= What is required =
Pull each line containing "Гороскоп" out of the listing below.

= Records for this task =
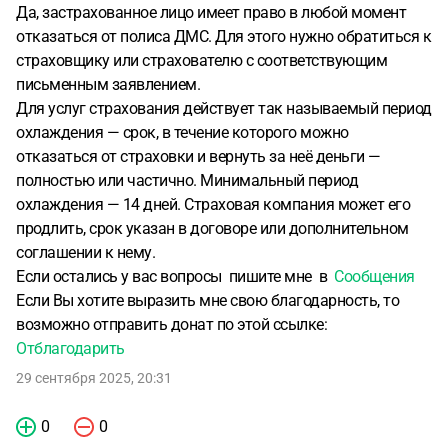
Да, застрахованное лицо имеет право в любой момент
отказаться от полиса ДМС. Для этого нужно обратиться к
страховщику или страхователю с соответствующим
письменным заявлением.
Для услуг страхования действует так называемый период
охлаждения — срок, в течение которого можно
отказаться от страховки и вернуть за неё деньги —
полностью или частично. Минимальный период
охлаждения — 14 дней. Страховая компания может его
продлить, срок указан в договоре или дополнительном
соглашении к нему.
Если остались у вас вопросы
пишите мне в
Сообщения
Если Вы хотите выразить мне свою благодарность, то
возможно отправить донат по этой ссылке:
Отблагодарить
29 сентября 2025, 20:31
0
0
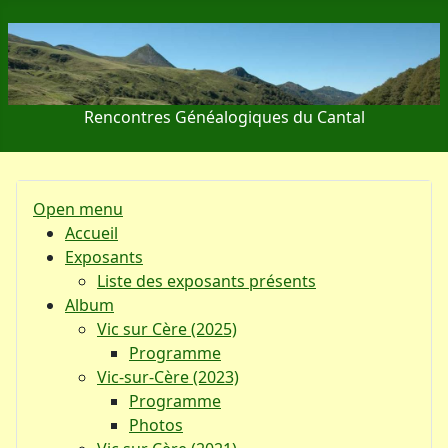
Rencontres Généalogiques du Cantal
Open menu
Accueil
Exposants
Liste des exposants présents
Album
Vic sur Cère (2025)
Programme
Vic-sur-Cère (2023)
Programme
Photos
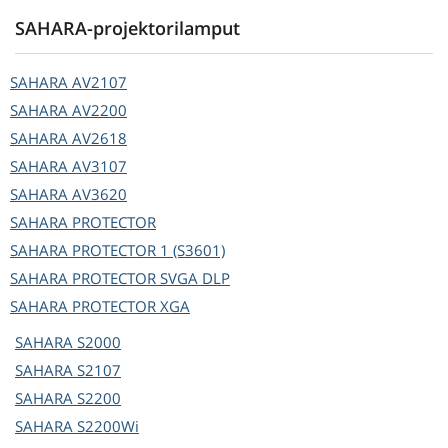
SAHARA-projektorilamput
SAHARA
AV2107
SAHARA
AV2200
SAHARA
AV2618
SAHARA
AV3107
SAHARA
AV3620
SAHARA
PROTECTOR
SAHARA
PROTECTOR 1 (S3601)
SAHARA
PROTECTOR SVGA DLP
SAHARA
PROTECTOR XGA
SAHARA
S2000
SAHARA
S2107
SAHARA
S2200
SAHARA
S2200Wi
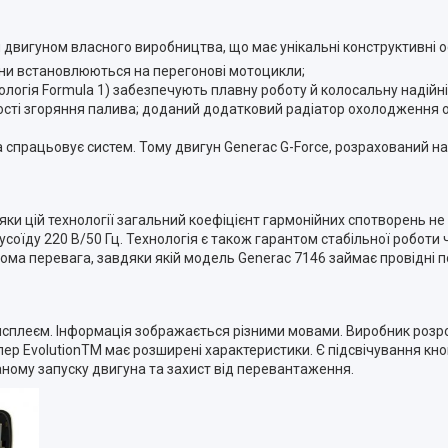
двигуном власного виробництва, що має унікальні конструктивні о
гуни встановлюються на перегонові мотоцикли;
нологія Formula 1) забезпечують плавну роботу й колосальну надійні
сті згоряння палива; доданий додатковий радіатор охолодження 
на спрацьовує систем. Тому двигун Generac G-Force, розрахований н
дяки цій технології загальний коефіцієнт гармонійних спотворень н
усоїду 220 В/50 Гц. Технологія є також гарантом стабільної роботи 
ома перевага, завдяки якій модель Generac 7146 займає провідні по
сплеєм. Інформація зображається різними мовами. Виробник розр
ер EvolutionTM має розширені характеристики. Є підсвічування кно
ному запуску двигуна та захист від перевантаження.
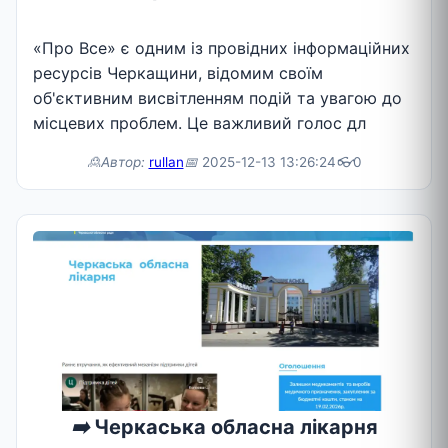
«Про Все» є одним із провідних інформаційних
ресурсів Черкащини, відомим своїм
об'єктивним висвітленням подій та увагою до
місцевих проблем. Це важливий голос дл
🙎Автор:
rullan
📅
2025-12-13 13:26:24
👓
0
➡️
Черкаська обласна лікарня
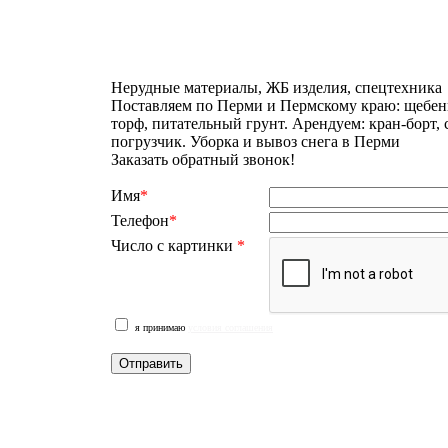
Нерудные материалы, ЖБ изделия, спецтехника
Поставляем по Перми и Пермскому краю: щебень
торф, питательный грунт. Арендуем: кран-борт,
погрузчик. Уборка и вывоз снега в Перми
Заказать обратный звонок!
Имя
*
Телефон
*
Число с картинки
*
я принимаю
условия соглашения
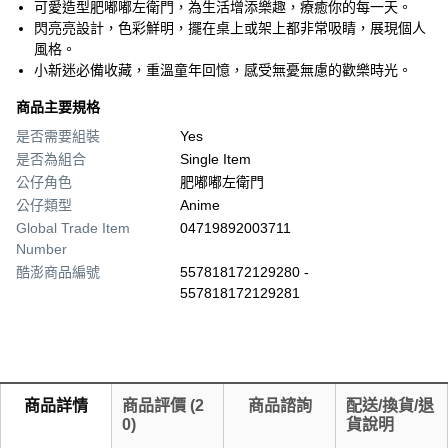
可愛造型肥嘟嘟左衛門，為生活增添樂趣，療癒你的每一天。
閃亮亮設計，色彩鮮明，擺在桌上或架上都非常吸睛，展現個人
風格。
小新迷必備收藏，重溫童年回憶，感受無憂無慮的歡樂時光。
商品主要規格
是否需要組裝
Yes
是否為組合
Single Item
公仔角色
肥嘟嘟左衛門
公仔類型
Anime
Global Trade Item
04719892003711
Number
酷澎商品編號
557818172129280 -
557818172129281
商品詳情
商品評價
(
2
商品諮詢
配送/換貨/退
0
)
貨說明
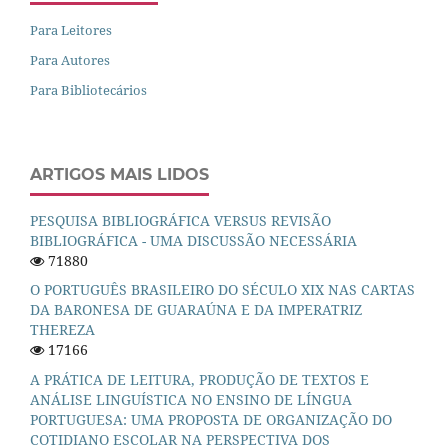
Para Leitores
Para Autores
Para Bibliotecários
ARTIGOS MAIS LIDOS
PESQUISA BIBLIOGRÁFICA VERSUS REVISÃO
BIBLIOGRÁFICA - UMA DISCUSSÃO NECESSÁRIA
71880
O PORTUGUÊS BRASILEIRO DO SÉCULO XIX NAS CARTAS
DA BARONESA DE GUARAÚNA E DA IMPERATRIZ
THEREZA
17166
A PRÁTICA DE LEITURA, PRODUÇÃO DE TEXTOS E
ANÁLISE LINGUÍSTICA NO ENSINO DE LÍNGUA
PORTUGUESA: UMA PROPOSTA DE ORGANIZAÇÃO DO
COTIDIANO ESCOLAR NA PERSPECTIVA DOS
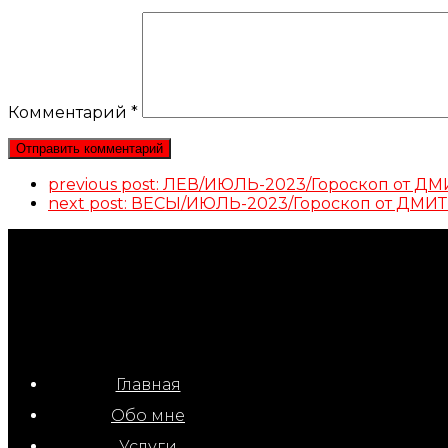
Комментарий
*
previous post:
ЛЕВ/ИЮЛЬ-2023/Гороскоп от 
next post:
ВЕСЫ/ИЮЛЬ-2023/Гороскоп от ДМ
Главная
Обо мне
Услуги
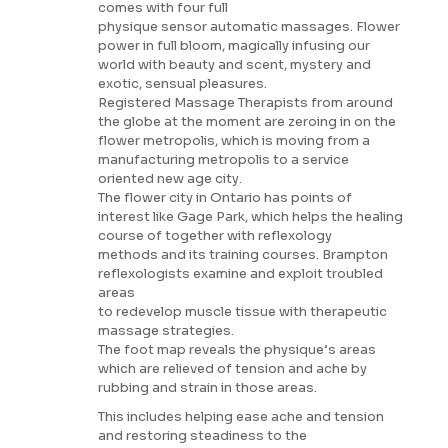
comes with four full
physique sensor automatic massages. Flower
power in full bloom, magically infusing our
world with beauty and scent, mystery and
exotic, sensual pleasures.
Registered Massage Therapists from around
the globe at the moment are zeroing in on the
flower metropolis, which is moving from a
manufacturing metropolis to a service
oriented new age city.
The flower city in Ontario has points of
interest like Gage Park, which helps the healing
course of together with reflexology
methods and its training courses. Brampton
reflexologists examine and exploit troubled
areas
to redevelop muscle tissue with therapeutic
massage strategies.
The foot map reveals the physique’s areas
which are relieved of tension and ache by
rubbing and strain in those areas.
This includes helping ease ache and tension
and restoring steadiness to the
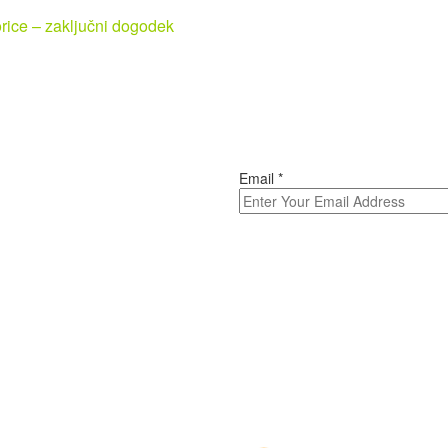
rice – zaključni dogodek
Email
*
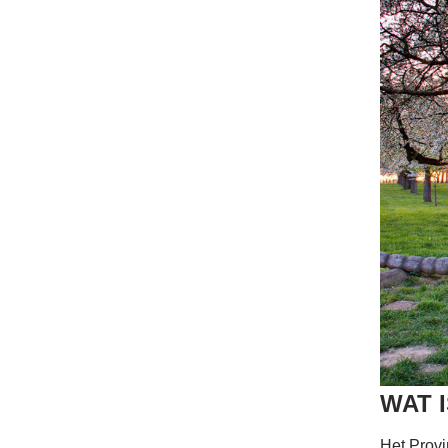
WAT 
Het Provi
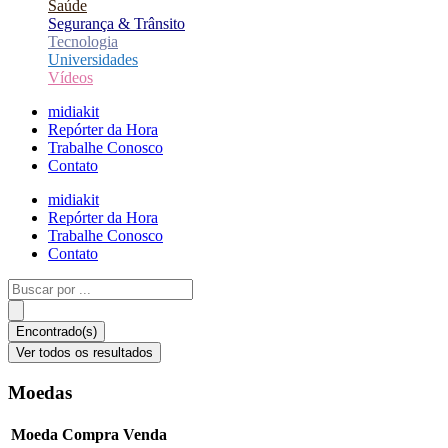
Saúde
Segurança & Trânsito
Tecnologia
Universidades
Vídeos
midiakit
Repórter da Hora
Trabalhe Conosco
Contato
midiakit
Repórter da Hora
Trabalhe Conosco
Contato
Pesquisar
...
Encontrado(s)
Ver todos os resultados
Moedas
Moeda
Compra
Venda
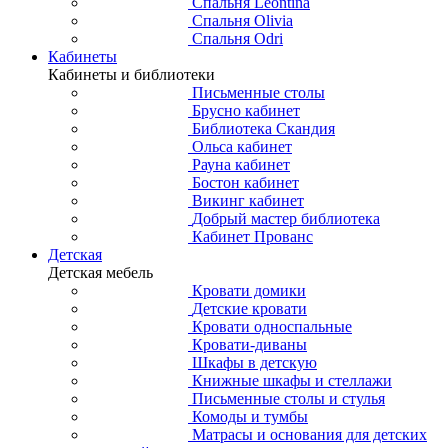
Спальня Leontina
Спальня Olivia
Спальня Odri
Кабинеты
Кабинеты и библиотеки
Письменные столы
Брусно кабинет
Библиотека Скандия
Ольса кабинет
Рауна кабинет
Бостон кабинет
Викинг кабинет
Добрый мастер библиотека
Кабинет Прованс
Детская
Детская мебель
Кровати домики
Детские кровати
Кровати односпальные
Кровати-диваны
Шкафы в детскую
Книжные шкафы и стеллажи
Письменные столы и стулья
Комоды и тумбы
Матрасы и основания для детских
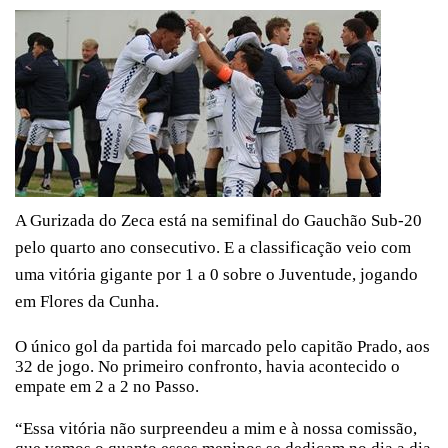
A Gurizada do Zeca está na semifinal do Gauchão Sub-20
pelo quarto ano consecutivo. E a classificação veio com
uma vitória gigante por 1 a 0 sobre o Juventude, jogando
em Flores da Cunha.
O único gol da partida foi marcado pelo capitão Prado, aos
32 de jogo. No primeiro confronto, havia acontecido o
empate em 2 a 2 no Passo.
“Essa vitória não surpreendeu a mim e à nossa comissão,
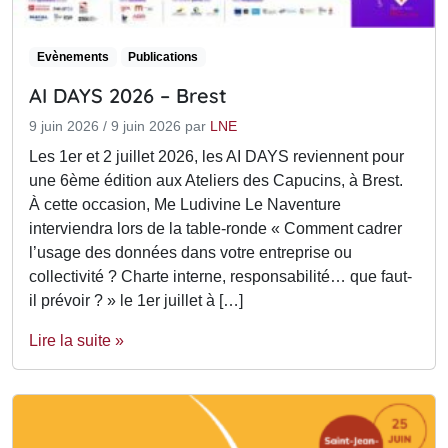
Evènements
Publications
AI DAYS 2026 – Brest
9 juin 2026
/
9 juin 2026
par
LNE
Les 1er et 2 juillet 2026, les AI DAYS reviennent pour
une 6ème édition aux Ateliers des Capucins, à Brest.
À cette occasion, Me Ludivine Le Naventure
interviendra lors de la table-ronde « Comment cadrer
l’usage des données dans votre entreprise ou
collectivité ? Charte interne, responsabilité… que faut-
il prévoir ? » le 1er juillet à […]
Lire la suite »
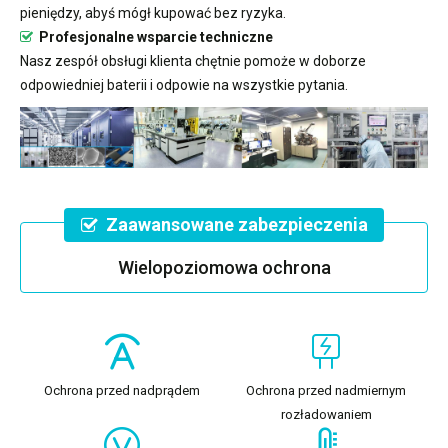
pieniędzy, abyś mógł kupować bez ryzyka.
Profesjonalne wsparcie techniczne
Nasz zespół obsługi klienta chętnie pomoże w doborze
odpowiedniej baterii i odpowie na wszystkie pytania.
Zaawansowane zabezpieczenia
Wielopoziomowa ochrona
Ochrona przed nadprądem
Ochrona przed nadmiernym
rozładowaniem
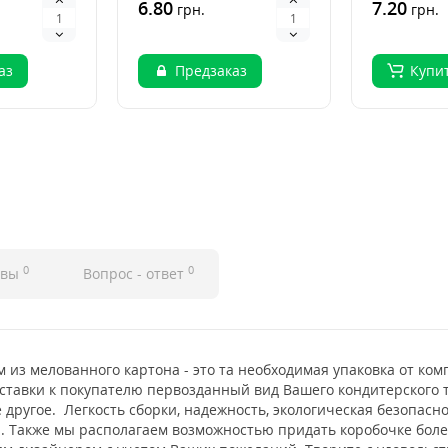
боксы р..
HoReCa. Ланчбоксы р..
6.80
десертов 
7.20
грн.
грн.
кафе и р..
аз
Предзаказ
Купи
0
0
ывы
Вопрос - ответ
м из мелованного картона - это та необходимая упаковка от ко
ставки к покупателю первозданный вид Вашего кондитерского т
 другое. Легкость сборки, надежность, экологическая безопасн
. Также мы располагаем возможностью придать коробочке бол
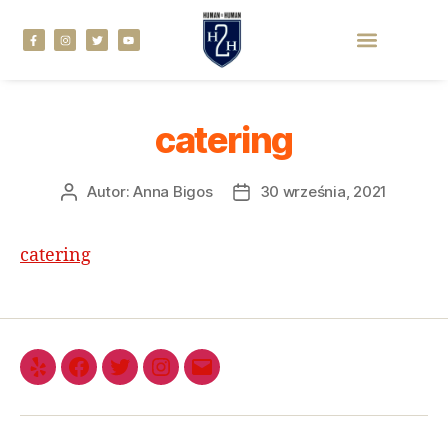
catering
Autor:
Anna Bigos
30 września, 2021
catering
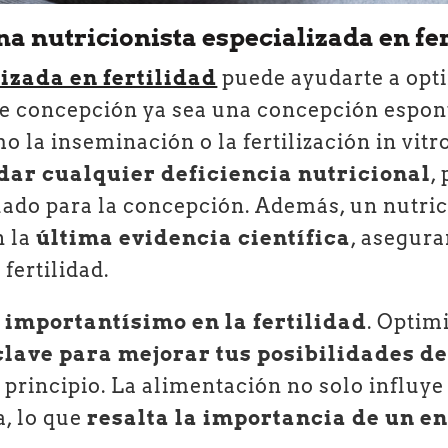
 nutricionista especializada en fer
izada en fertilidad
puede ayudarte a opti
de concepción ya sea una concepción espon
 la inseminación o la fertilización in vitr
ar cualquier deficiencia nutricional
,
ado para la concepción. Además, un nutric
n la
última evidencia científica
, asegura
fertilidad.
 importantísimo en la fertilidad
. Optim
clave para mejorar tus posibilidades d
principio. La alimentación no solo influye 
a, lo que
resalta la importancia de un e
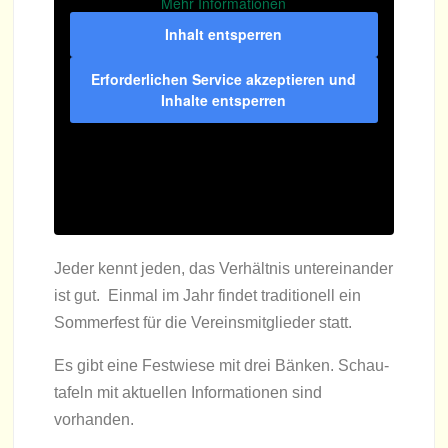
Mehr Infor­ma­tio­nen
Inhalt ent­sper­ren
Erfor­der­li­chen Ser­vice akzep­tie­ren und
Inhalte ent­sper­ren
Jeder kennt jeden, das Ver­hält­nis unter­ein­an­der
ist gut. Ein­mal im Jahr fin­det tra­di­tio­nell ein
Som­mer­fest für die Ver­eins­mit­glie­der statt.
Es gibt eine Fest­wiese mit drei Bän­ken. Schau­
ta­feln mit aktu­el­len Infor­ma­tio­nen sind
vorhanden.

= Result below =
ЛЕВ/ИЮЛЬ-2023/Гороскоп от 
ВЕСЫ/ИЮЛЬ-2023/Гороскоп от ДМ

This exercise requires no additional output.